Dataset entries
▬▬▬▬▬▬▬▬▬▬

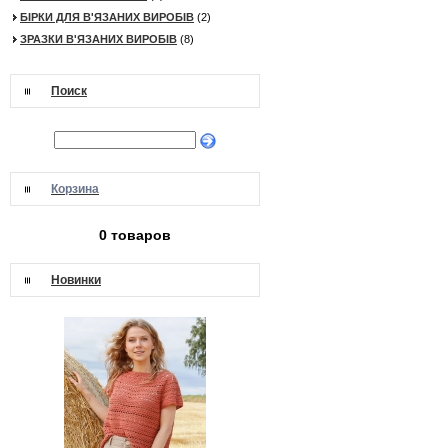
БІРКИ ДЛЯ В'ЯЗАНИХ ВИРОБІВ
(2)
ЗРАЗКИ В'ЯЗАНИХ ВИРОБІВ
(8)
Поиск
Корзина
0 товаров
Новинки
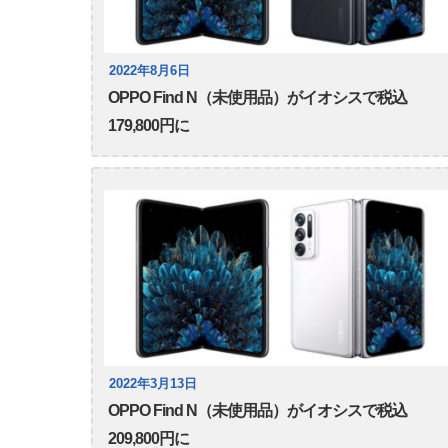
2022年8月6日
OPPO Find N（未使用品）がイオシスで税込
179,800円に
2022年3月13日
OPPO Find N（未使用品）がイオシスで税込
209,800円に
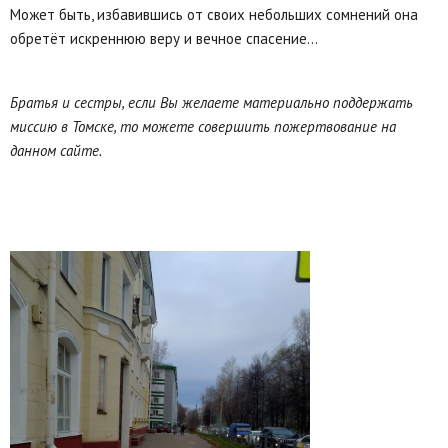
Может быть, избавившись от своих небольших сомнений она
обретёт искреннюю веру и вечное спасение…
Братья и сестры, если Вы желаете материально поддержать
миссию в Томске, то можете совершить пожертвование на
данном сайте.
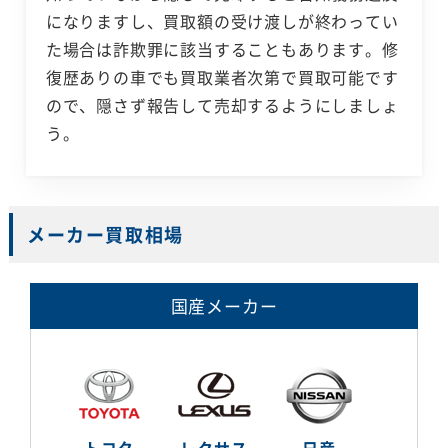
になりますし、買取額の受け渡しが終わってい
た場合は詐欺罪に該当することもあります。修
復歴ありの車でも買取業者次第で買取可能です
ので、隠さず報告して売却するようにしましょ
う。
メーカー買取相場
国産メーカー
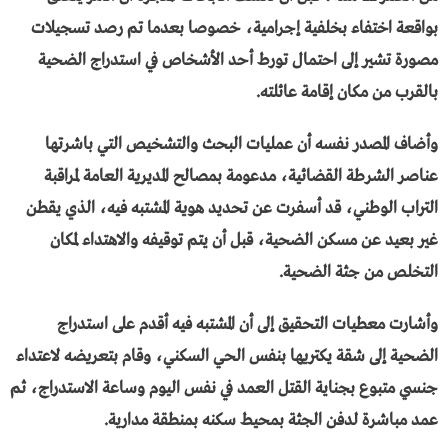
بواقعة اختفاء بخلفية إجرامية، خصوصا بعدما تم رصد تسجيلات
مصورة تشير إلى احتمال تورط أحد الأشخاص في استدراج الضحية
بالقرب من مكان إقامة عائلته.
وأضاف المصدر نفسه أن عمليات البحث والتشخيص التي باشرتها
عناصر الشرطة القضائية، مدعومة بمصالح المديرية العامة لمراقبة
التراب الوطني، قد أسفرت عن تحديد هوية المشتبه فيه، الذي يقطن
غير بعيد عن مسكن الضحية، قبل أن يتم توقيفه والاهتداء لمكان
التخلص من جثة الضحية.
وأشارت معطيات التحقيق إلى أن المشتبه فيه أقدم على استدراج
الضحية إلى شقة يكتريها بنفس الحي السكني، وقام بتعريضه لاعتداء
جنسي متبوع بجناية القتل العمد في نفس اليوم وساعة الاستدراج، ثم
عمد مباشرة لدفن الجثة بمحيط سكنه بمنطقة مدارية.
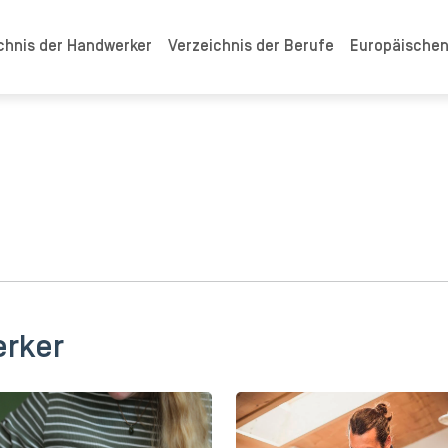
chnis der Handwerker
Verzeichnis der Berufe
Europäische
erker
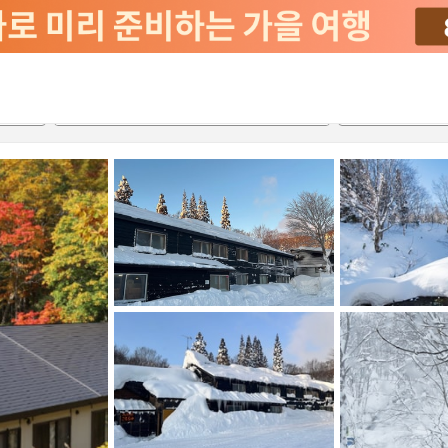
서비스
2026-08-22
2026-08-23
객실당
2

▬▬▬▬▬▬▬▬▬▬

> About this task
Quote exactly, and only, the lines from the one containing "جنسي متبوع بجناية" through the last line of the records above, both included; leave out any pictures.

> Final answer
جنسي متبوع بجناية القتل العمد في نفس اليوم وساعة الاستدراج، ثم
عمد مباشرة لدفن الجثة بمحيط سكنه بمنطقة مدارية.
chnis der Handwerker
Verzeichnis der Berufe
Europäische
erker
서비스
2026-08-22
2026-08-23
객실당
2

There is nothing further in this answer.